» DATA EXTRACTS:
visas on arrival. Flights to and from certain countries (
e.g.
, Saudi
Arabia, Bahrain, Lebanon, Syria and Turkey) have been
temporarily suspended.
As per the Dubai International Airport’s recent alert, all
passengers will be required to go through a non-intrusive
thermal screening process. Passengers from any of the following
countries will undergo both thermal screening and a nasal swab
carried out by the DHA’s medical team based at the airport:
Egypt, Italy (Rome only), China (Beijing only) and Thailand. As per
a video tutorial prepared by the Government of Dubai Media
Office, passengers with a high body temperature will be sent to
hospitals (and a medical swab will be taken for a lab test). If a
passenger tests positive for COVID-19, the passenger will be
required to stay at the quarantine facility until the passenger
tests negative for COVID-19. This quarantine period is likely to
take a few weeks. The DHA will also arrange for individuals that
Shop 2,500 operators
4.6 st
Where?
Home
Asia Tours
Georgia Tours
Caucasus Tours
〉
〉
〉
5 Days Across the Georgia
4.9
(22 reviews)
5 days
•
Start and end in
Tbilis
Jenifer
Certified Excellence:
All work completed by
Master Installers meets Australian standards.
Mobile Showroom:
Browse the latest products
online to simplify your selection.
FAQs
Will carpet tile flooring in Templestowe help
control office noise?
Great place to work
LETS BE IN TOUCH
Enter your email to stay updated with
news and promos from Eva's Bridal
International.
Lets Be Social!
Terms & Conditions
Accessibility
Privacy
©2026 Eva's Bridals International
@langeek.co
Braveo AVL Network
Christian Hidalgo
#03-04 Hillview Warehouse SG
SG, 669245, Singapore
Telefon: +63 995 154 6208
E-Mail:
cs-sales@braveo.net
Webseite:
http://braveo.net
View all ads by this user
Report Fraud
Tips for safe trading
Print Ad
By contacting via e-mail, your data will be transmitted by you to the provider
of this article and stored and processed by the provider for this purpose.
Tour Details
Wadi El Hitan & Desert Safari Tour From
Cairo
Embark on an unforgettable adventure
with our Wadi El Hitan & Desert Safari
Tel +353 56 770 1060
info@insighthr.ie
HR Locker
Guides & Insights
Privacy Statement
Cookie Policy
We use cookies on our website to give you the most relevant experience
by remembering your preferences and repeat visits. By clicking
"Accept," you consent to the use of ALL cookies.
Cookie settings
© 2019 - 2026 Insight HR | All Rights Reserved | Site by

» REQUIREMENT:
Only a number should be given in reply: how many lines in the entries above hold "Safari".

» TASK OUTPUT:
2